Normal cells produce equal numbers of dividing and non-dividing cells, a balance that sustains the tissue. For every 100 normal cells, 50 of them will divide and 50 of them will not. The researchers found that, for 100 pre-cancer cells the balance was slightly skewed in favor of dividing cells, with 52 of those cells dividing and 48 remaining undivided. This is the first time this has been shown. The subtle shift loads the odds in favor of cell division and over time this can lead to tumor growth.


"We created a new model of human squamous cancer of the esophagus in mice, and measured the rate of cell division. In these mice all the cells in the body divided once per day, proving that precancerous and cancerous cells can divide at the same speed as surrounding normal cells. But the pre-cancerous cells produced a small excess of dividing over non-dividing cells - it was this marginal gain of cells that led to malignant tumors," noted Philip Jones, PhD, lead researcher from the Wellcome Trust Sanger Institute.


Tissues can naturally change the ratio of dividing versus non-dividing cells in response to certain events. For example, cells divide at the edge of a wound, but this imbalance in cell division stops once the wound has healed.


The scientists saw that in very early tumor tissue development, multiple different cells, each with different alterations in their DNA, came together to form a polyclonal pre-cancerous tumor. However, the researchers showed that as these various pre-tumor cells became cancerous, they evolved differently with some gaining an advantage by producing a greater proportion of dividing daughters. This led to a group of cells in the tumor that dominated and out-competed the other cells in the tumor.

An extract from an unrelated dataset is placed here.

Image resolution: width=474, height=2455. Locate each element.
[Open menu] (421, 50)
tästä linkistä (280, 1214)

"Our research showed that esophageal carcinoma and possibly other hard-to-treat cancers may behave in a very similar manner to normal cells, rather than dividing more rapidly. This would explain why treatments such as radiation therapy that target fast-dividing cells don't work with all cancers. More research is needed to find the mechanisms that drive the proportion of cells that divide," said Julia Frede, PhD, a lead author from the Sanger Institute.

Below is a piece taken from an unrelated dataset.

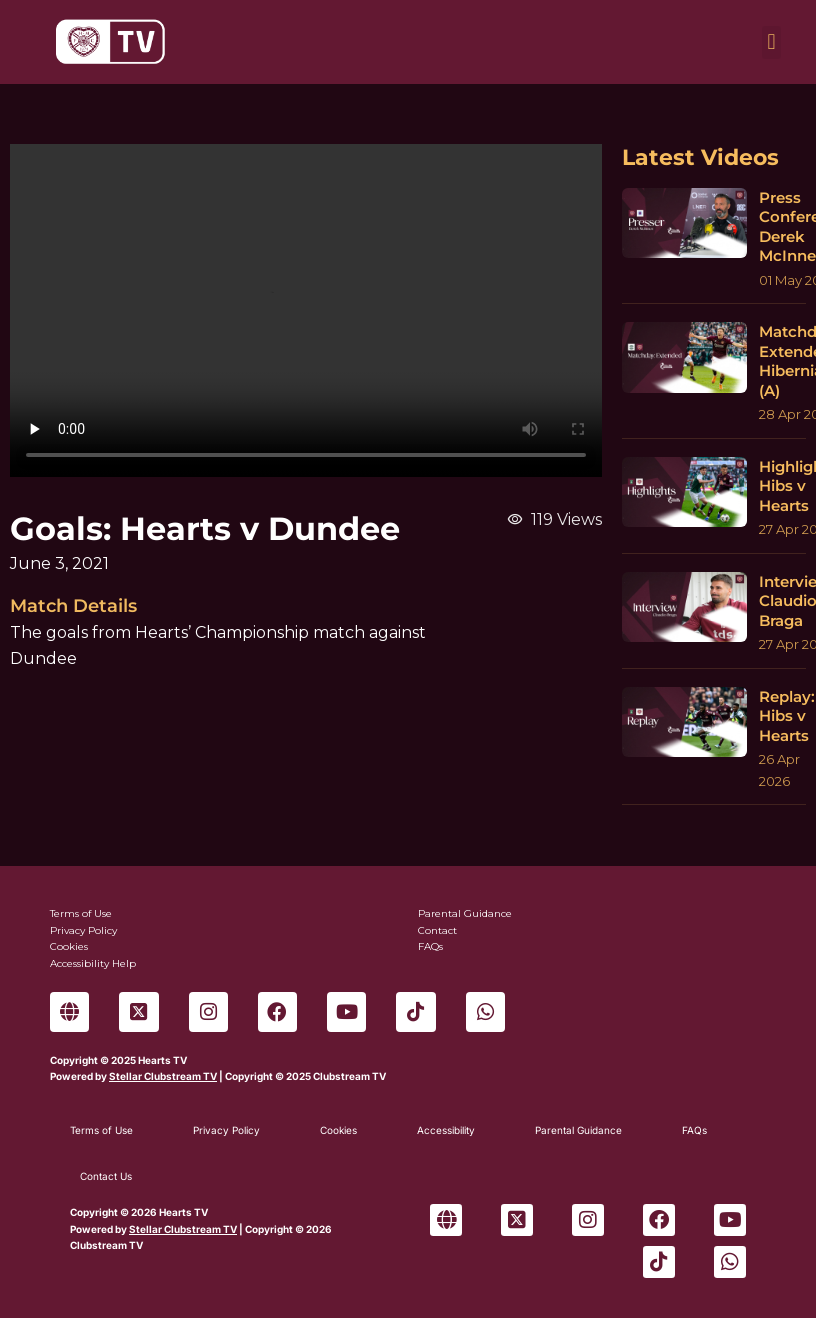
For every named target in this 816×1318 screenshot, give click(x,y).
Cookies (338, 1130)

Justine Alford, Cancer Research UK's Senior Science Information Officer, also noted: "This study, carried out in mice, uncovered surprising evidence that unbalanced cell division is important in the development of a certain type of esophageal cancer. The next important step will be finding out whether the same is true in patients with the disease. If scientists can unpick the biology causing the imbalance, then it may lead to new treatments for this hard to treat type of cancer and boost the number of people surviving."